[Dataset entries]
***

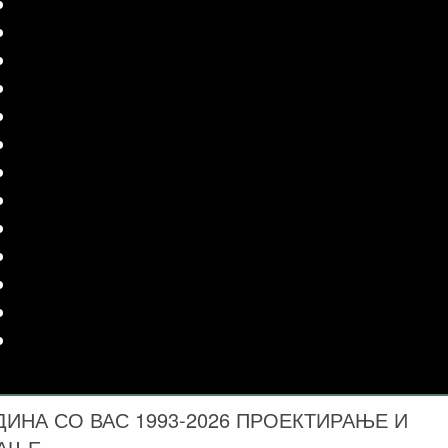
ДИНА СО ВАС 1993-2026 ПРОЕКТИРАЊЕ И
ВАЊЕ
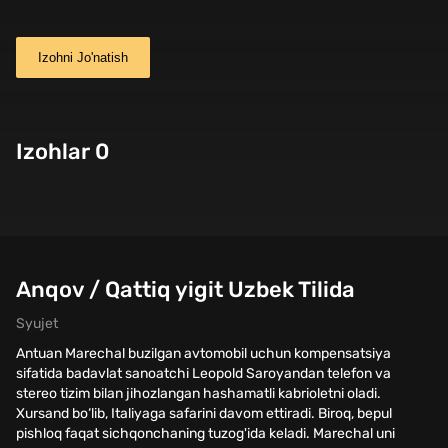
Izohni Jo'natish
Izohlar 0
Anqov / Qattiq yigit Uzbek Tilida
Syujet
Antuan Marechal buzilgan avtomobil uchun kompensatsiya
sifatida badavlat sanoatchi Leopold Saroyandan telefon va
stereo tizim bilan jihozlangan hashamatli kabrioletni oladi.
Xursand bo‘lib, Italiyaga safarini davom ettiradi. Biroq, bepul
pishloq faqat sichqonchaning tuzog'ida keladi. Marechal uni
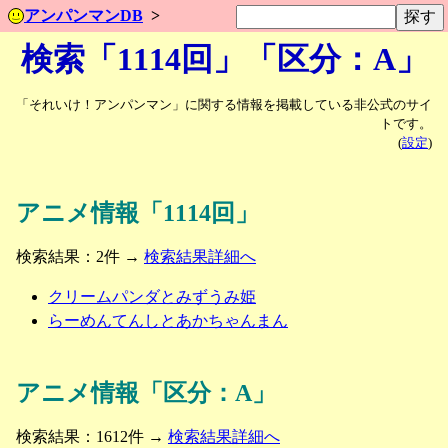
アンパンマンDB
検索「1114回」「区分：A」
「それいけ！アンパンマン」に関する情報を掲載している非公式のサイ
トです。
(
設定
)
アニメ情報「1114回」
検索結果：2件 →
検索結果詳細へ
クリームパンダとみずうみ姫
らーめんてんしとあかちゃんまん
アニメ情報「区分：A」
検索結果：1612件 →
検索結果詳細へ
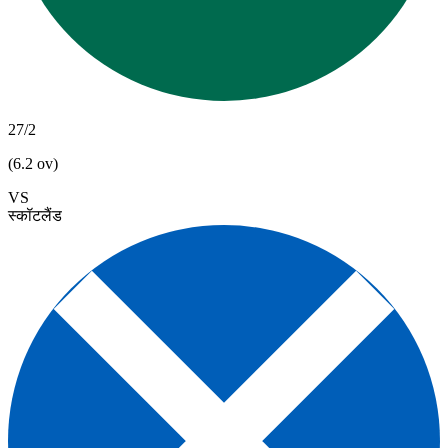
27/2
(6.2 ov)
VS
स्कॉटलैंड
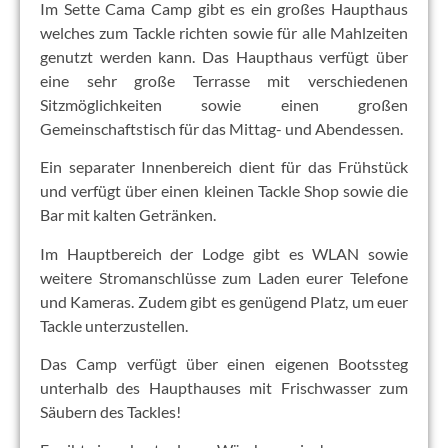
Im Sette Cama Camp gibt es ein großes Haupthaus
welches zum Tackle richten sowie für alle Mahlzeiten
genutzt werden kann. Das Haupthaus verfügt über
eine sehr große Terrasse mit verschiedenen
Sitzmöglichkeiten sowie einen großen
Gemeinschaftstisch für das Mittag- und Abendessen.
Ein separater Innenbereich dient für das Frühstück
und verfügt über einen kleinen Tackle Shop sowie die
Bar mit kalten Getränken.
Im Hauptbereich der Lodge gibt es WLAN sowie
weitere Stromanschlüsse zum Laden eurer Telefone
und Kameras. Zudem gibt es genügend Platz, um euer
Tackle unterzustellen.
Das Camp verfügt über einen eigenen Bootssteg
unterhalb des Haupthauses mit Frischwasser zum
Säubern des Tackles!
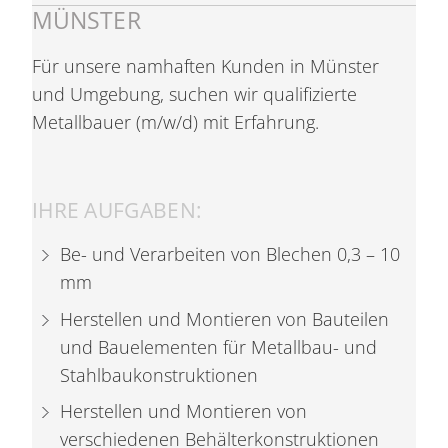
MÜNSTER
Für unsere namhaften Kunden in Münster
und Umgebung, suchen wir qualifizierte
Metallbauer (m/w/d) mit Erfahrung.
IHRE AUFGABEN:
Be- und Verarbeiten von Blechen 0,3 – 10
mm
Herstellen und Montieren von Bauteilen
und Bauelementen für Metallbau- und
Stahlbaukonstruktionen
Herstellen und Montieren von
verschiedenen Behälterkonstruktionen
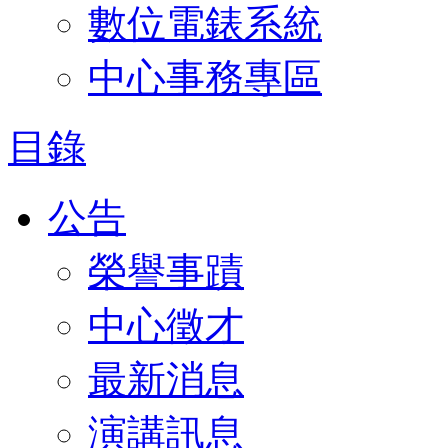
數位電錶系統
中心事務專區
目錄
公告
榮譽事蹟
中心徵才
最新消息
演講訊息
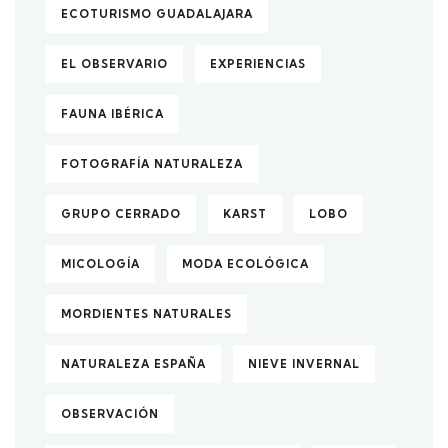
ECOTURISMO GUADALAJARA
EL OBSERVARIO
EXPERIENCIAS
FAUNA IBÉRICA
FOTOGRAFÍA NATURALEZA
GRUPO CERRADO
KARST
LOBO
MICOLOGÍA
MODA ECOLÓGICA
MORDIENTES NATURALES
NATURALEZA ESPAÑA
NIEVE INVERNAL
OBSERVACIÓN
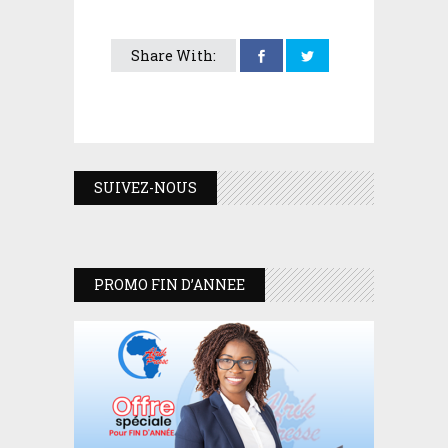
Share With:
SUIVEZ-NOUS
PROMO FIN D’ANNEE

***

▸ **EXERCISE DETAILS**: The data is to be restated word for word, with any pictures set aside.

▸ **TASK ANSWER**:
ДИНА СО ВАС 1993-2026 ПРОЕКТИРАЊЕ И
ВАЊЕ
Izohni Jo'natish
Izohlar 0
Anqov / Qattiq yigit Uzbek Tilida
Syujet
Antuan Marechal buzilgan avtomobil uchun kompensatsiya
sifatida badavlat sanoatchi Leopold Saroyandan telefon va
stereo tizim bilan jihozlangan hashamatli kabrioletni oladi.
Xursand bo‘lib, Italiyaga safarini davom ettiradi. Biroq, bepul
pishloq faqat sichqonchaning tuzog'ida keladi. Marechal uni
アンパンマンDB
検索「1114回」「区分：A」
「それいけ！アンパンマン」に関する情報を掲載している非公式のサイ
トです。
(
設定
)
アニメ情報「1114回」
検索結果：2件 →
検索結果詳細へ
クリームパンダとみずうみ姫
らーめんてんしとあかちゃんまん
アニメ情報「区分：A」
検索結果：1612件 →
検索結果詳細へ
27/2
(6.2 ov)
VS
स्कॉटलैंड
Im Sette Cama Camp gibt es ein großes Haupthaus
welches zum Tackle richten sowie für alle Mahlzeiten
genutzt werden kann. Das Haupthaus verfügt über
eine sehr große Terrasse mit verschiedenen
Sitzmöglichkeiten sowie einen großen
Gemeinschaftstisch für das Mittag- und Abendessen.
Ein separater Innenbereich dient für das Frühstück
und verfügt über einen kleinen Tackle Shop sowie die
Bar mit kalten Getränken.
Im Hauptbereich der Lodge gibt es WLAN sowie
weitere Stromanschlüsse zum Laden eurer Telefone
und Kameras. Zudem gibt es genügend Platz, um euer
Tackle unterzustellen.
Das Camp verfügt über einen eigenen Bootssteg
unterhalb des Haupthauses mit Frischwasser zum
Säubern des Tackles!
MÜNSTER
Für unsere namhaften Kunden in Münster
und Umgebung, suchen wir qualifizierte
Metallbauer (m/w/d) mit Erfahrung.
IHRE AUFGABEN:
Be- und Verarbeiten von Blechen 0,3 – 10
mm
Herstellen und Montieren von Bauteilen
und Bauelementen für Metallbau- und
Stahlbaukonstruktionen
Herstellen und Montieren von
verschiedenen Behälterkonstruktionen
數位電錶系統
中心事務專區
目錄
公告
榮譽事蹟
中心徵才
最新消息
演講訊息
ECOTURISMO GUADALAJARA
EL OBSERVARIO
EXPERIENCIAS
FAUNA IBÉRICA
FOTOGRAFÍA NATURALEZA
GRUPO CERRADO
KARST
LOBO
MICOLOGÍA
MODA ECOLÓGICA
MORDIENTES NATURALES
NATURALEZA ESPAÑA
NIEVE INVERNAL
OBSERVACIÓN
Share With:
SUIVEZ-NOUS
PROMO FIN D’ANNEE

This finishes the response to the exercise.